Gemeinsam gingen sie zu einem Laptop. Die Ausgrabungen waren wirklich erstaunlich gut dokumentiert. Es dauerte eine ganze Weile, bis sie zu interessanten Bildern kamen. Aber dann konnte man die Lage des Skeletts sehr gut erkennen.

Major Carson sagte: »Es sieht so aus, als ob er sich am hinteren Ende des Behälters festgehalten hat. Und dann ist er nach hinten geschleudert worden.«

Donovan fügte hinzu: »Und es scheint, als ob irgendetwas seinen Kopf abgerissen hätte.«

Der General sagte: »Donovan, haben Sie noch weitere Messungen vorgenommen? Etwas weiter hinten? Vielleicht finden wir den Kopf, wenn wir in einem größeren Radius suchen.«

»Wir haben in einem Radius von 15 Metern intensive Messungen vorgenommen. Darüber hinaus wurden bis zu einem Radius von 30 Metern stichprobenartige Messungen vorgenommen. Ich denke, wir haben sehr gründlich gearbeitet. Oh, da fällt mir ein, dass wir uns beim Alter geirrt haben.«

»Wie meinen Sie das?«, fragte Major Carson.

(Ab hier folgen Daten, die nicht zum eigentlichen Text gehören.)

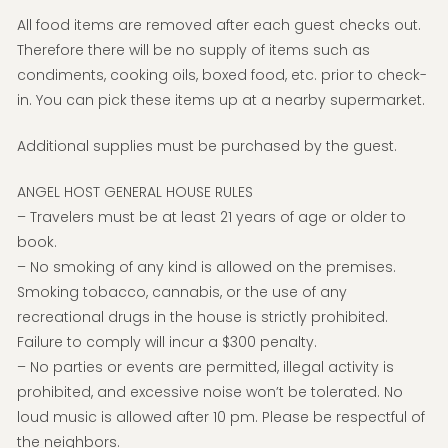
All food items are removed after each guest checks out.
Therefore there will be no supply of items such as
condiments, cooking oils, boxed food, etc. prior to check-
in. You can pick these items up at a nearby supermarket.
Additional supplies must be purchased by the guest.
ANGEL HOST GENERAL HOUSE RULES
– Travelers must be at least 21 years of age or older to
book.
– No smoking of any kind is allowed on the premises.
Smoking tobacco, cannabis, or the use of any
recreational drugs in the house is strictly prohibited.
Failure to comply will incur a $300 penalty.
– No parties or events are permitted, illegal activity is
prohibited, and excessive noise won’t be tolerated. No
loud music is allowed after 10 pm. Please be respectful of
the neighbors.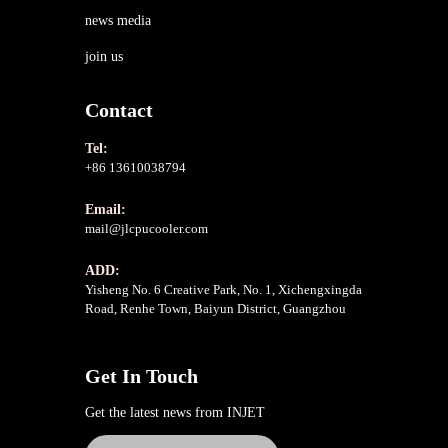
news media
join us
Contact
Tel:
+86 13610038794
Email:
mail@jlcpucooler.com
ADD:
Yisheng No. 6 Creative Park, No. 1, Xichengxingda
Road, Renhe Town, Baiyun District, Guangzhou
Get In Touch
Get the latest news from INJET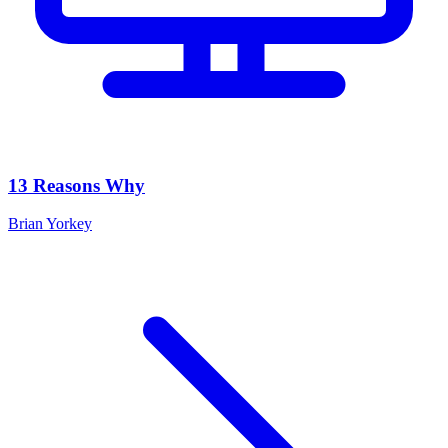
13 Reasons Why
Brian Yorkey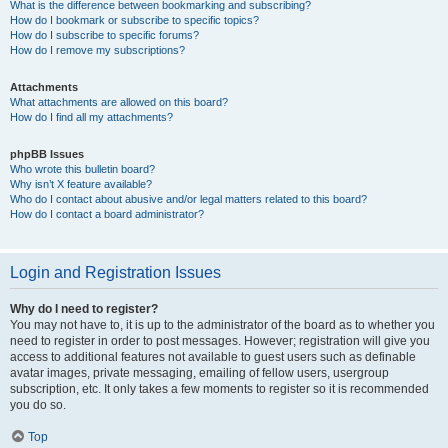
What is the difference between bookmarking and subscribing?
How do I bookmark or subscribe to specific topics?
How do I subscribe to specific forums?
How do I remove my subscriptions?
Attachments
What attachments are allowed on this board?
How do I find all my attachments?
phpBB Issues
Who wrote this bulletin board?
Why isn’t X feature available?
Who do I contact about abusive and/or legal matters related to this board?
How do I contact a board administrator?
Login and Registration Issues
Why do I need to register?
You may not have to, it is up to the administrator of the board as to whether you
need to register in order to post messages. However; registration will give you
access to additional features not available to guest users such as definable
avatar images, private messaging, emailing of fellow users, usergroup
subscription, etc. It only takes a few moments to register so it is recommended
you do so.
Top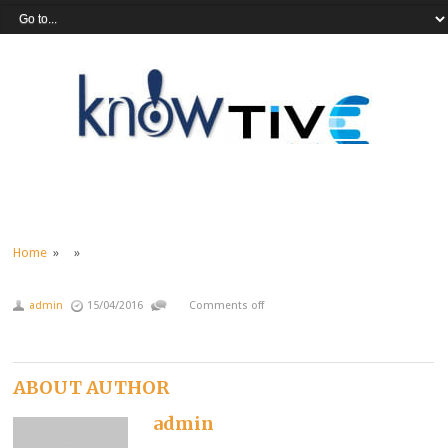
Home
» »
admin
15/04/2016
Comments off
ABOUT AUTHOR
admin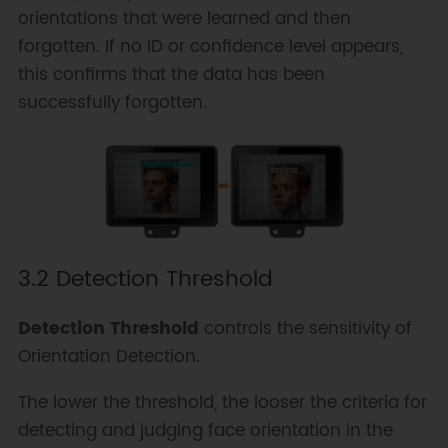
orientations that were learned and then
forgotten. If no ID or confidence level appears,
this confirms that the data has been
successfully forgotten.
3.2 Detection Threshold
Detection Threshold
controls the sensitivity of
Orientation Detection.
The lower the threshold, the looser the criteria for
detecting and judging face orientation in the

»Ich habe gestern gesagt, dass es sich um einen Jungen von 12 oder 13 Jahren handelt. Aber dieser Mann war mindestens 30 Jahre alt.«

»Bei der Größe?«, fragte der Major.

Dr. Bolina erklärte: »Es gibt einige deutliche Anzeichen an den Oberschenkeln und Beckenknochen, an denen man das Alter ungefähr bestimmen kann. Die Größe ist allerdings wirklich bemerkenswert. Aber selbst heutzutage findet man kleinwüchsige Menschen. Möglich wäre es. Wir wissen, dass die Menschen damals etwas kleiner waren. Ich schätze dieses durchs Eis konservierte Skelett ist mindestens 10.000 Jahre alt.«

»Haben Sie schon eine C9 Probe gemacht?«

»Noch nicht, aber die Prüfmittel dafür kommen heute im Laufe des Tages.«

Major Carson besah sich noch einmal intensiv den Halswirbel.

Der General wandte sich an Dr. Bolina: »Was haben eigentlich Ihre Untersuchungen ergeben. Werden wir nun alle an einer Virusinfektion sterben?«

»Ich bin noch nicht dazu gekommen, Sir.«

»Ach ja! Sie mussten ja telefonieren. Und alles in Ordnung zu Hause?«

Sie ignorierte diese Anspielung.

»Ich werde nach Abschluss der Grabungsarbeiten sofort damit beginnen, damit wir hier zügig vorankommen. Aber die Auswertung wird ein paar Tage dauern.«

»Nun, je eher Sie anfangen, desto besser.«

Dr. Bolina war wütend. Sie konnte aber nicht einfach zwischen den Soldaten herumlaufen und Proben nehmen.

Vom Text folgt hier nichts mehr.